To do
The answer is all of the data repeated exactly, with each picture omitted.

Data listing
[Start of Attachment]
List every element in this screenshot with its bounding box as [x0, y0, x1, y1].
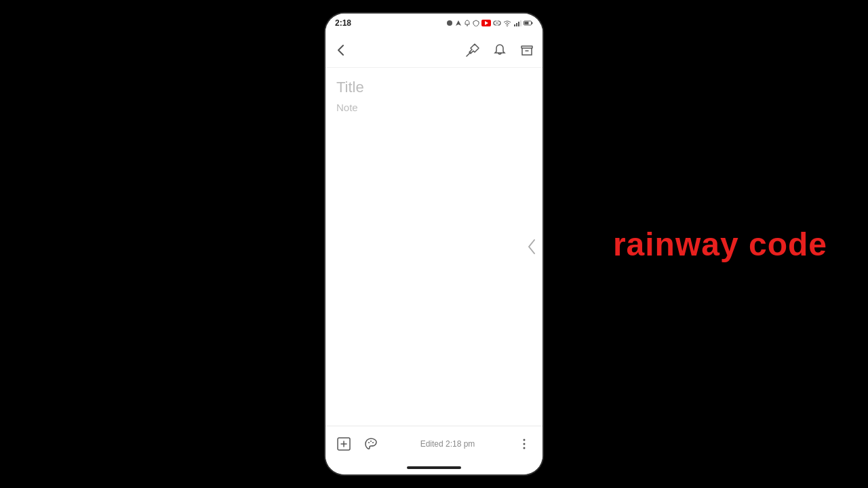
svg-rect-10 [525, 22, 529, 24]
status-icons [446, 20, 533, 26]
battery-icon [524, 20, 533, 26]
reminder-button[interactable] [492, 43, 507, 58]
palette-button[interactable] [363, 436, 378, 451]
status-time: 2:18 [335, 18, 351, 28]
svg-rect-7 [518, 22, 519, 26]
bell-small-icon [464, 20, 471, 26]
svg-point-22 [524, 447, 526, 449]
svg-point-20 [524, 439, 526, 441]
location-icon [455, 20, 462, 26]
svg-point-19 [372, 442, 374, 443]
svg-point-18 [370, 441, 372, 442]
add-button[interactable] [336, 436, 351, 451]
svg-point-21 [524, 443, 526, 445]
svg-point-4 [507, 26, 508, 26]
signal-icon [513, 20, 521, 26]
svg-rect-8 [520, 20, 521, 26]
pin-button[interactable] [465, 43, 480, 58]
toolbar-left [334, 43, 349, 58]
archive-button[interactable] [519, 43, 534, 58]
record-icon [446, 20, 453, 26]
status-bar: 2:18 [326, 14, 542, 33]
edited-text: Edited 2:18 pm [420, 439, 475, 449]
svg-rect-5 [514, 24, 515, 26]
shield-icon [473, 20, 479, 26]
note-body-field[interactable]: Note [336, 102, 532, 113]
svg-point-0 [447, 20, 452, 26]
back-button[interactable] [334, 43, 349, 58]
bottom-left-icons [336, 436, 378, 451]
note-title-field[interactable]: Title [336, 79, 532, 96]
svg-rect-6 [516, 23, 517, 26]
svg-line-12 [467, 52, 471, 56]
app-toolbar [326, 33, 542, 68]
svg-point-17 [368, 442, 370, 443]
side-chevron-button[interactable] [525, 237, 538, 257]
watermark-text: rainway code [613, 226, 827, 263]
toolbar-right [465, 43, 534, 58]
svg-marker-1 [456, 20, 461, 26]
more-button[interactable] [517, 436, 532, 451]
link-icon [493, 20, 501, 26]
bottom-toolbar: Edited 2:18 pm [326, 426, 542, 461]
youtube-icon [481, 20, 491, 26]
phone-frame: 2:18 [326, 14, 542, 474]
wifi-icon [503, 20, 511, 26]
svg-rect-13 [521, 46, 532, 48]
home-indicator [326, 461, 542, 474]
home-bar [407, 466, 461, 469]
svg-rect-11 [532, 22, 533, 24]
svg-point-2 [467, 25, 468, 26]
note-content[interactable]: Title Note [326, 68, 542, 426]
[End of Attachment]
Task response
List every element in this screenshot with its bounding box as [x0, y0, x1, y1].
svg-rect-10 [525, 22, 529, 24]
status-icons [446, 20, 533, 26]
battery-icon [524, 20, 533, 26]
reminder-button[interactable] [492, 43, 507, 58]
palette-button[interactable] [363, 436, 378, 451]
status-time: 2:18 [335, 18, 351, 28]
svg-rect-7 [518, 22, 519, 26]
bell-small-icon [464, 20, 471, 26]
svg-point-22 [524, 447, 526, 449]
svg-point-20 [524, 439, 526, 441]
location-icon [455, 20, 462, 26]
svg-point-19 [372, 442, 374, 443]
svg-point-18 [370, 441, 372, 442]
add-button[interactable] [336, 436, 351, 451]
svg-point-21 [524, 443, 526, 445]
svg-point-4 [507, 26, 508, 26]
signal-icon [513, 20, 521, 26]
svg-rect-8 [520, 20, 521, 26]
pin-button[interactable] [465, 43, 480, 58]
toolbar-left [334, 43, 349, 58]
archive-button[interactable] [519, 43, 534, 58]
record-icon [446, 20, 453, 26]
status-bar: 2:18 [326, 14, 542, 33]
edited-text: Edited 2:18 pm [420, 439, 475, 449]
svg-rect-5 [514, 24, 515, 26]
shield-icon [473, 20, 479, 26]
note-body-field[interactable]: Note [336, 102, 532, 113]
svg-point-0 [447, 20, 452, 26]
back-button[interactable] [334, 43, 349, 58]
bottom-left-icons [336, 436, 378, 451]
note-title-field[interactable]: Title [336, 79, 532, 96]
svg-rect-6 [516, 23, 517, 26]
svg-line-12 [467, 52, 471, 56]
app-toolbar [326, 33, 542, 68]
svg-point-17 [368, 442, 370, 443]
side-chevron-button[interactable] [525, 237, 538, 257]
watermark-text: rainway code [613, 226, 827, 263]
toolbar-right [465, 43, 534, 58]
svg-marker-1 [456, 20, 461, 26]
more-button[interactable] [517, 436, 532, 451]
link-icon [493, 20, 501, 26]
bottom-toolbar: Edited 2:18 pm [326, 426, 542, 461]
youtube-icon [481, 20, 491, 26]
phone-frame: 2:18 [326, 14, 542, 474]
wifi-icon [503, 20, 511, 26]
svg-rect-13 [521, 46, 532, 48]
home-indicator [326, 461, 542, 474]
home-bar [407, 466, 461, 469]
svg-rect-11 [532, 22, 533, 24]
svg-point-2 [467, 25, 468, 26]
note-content[interactable]: Title Note [326, 68, 542, 426]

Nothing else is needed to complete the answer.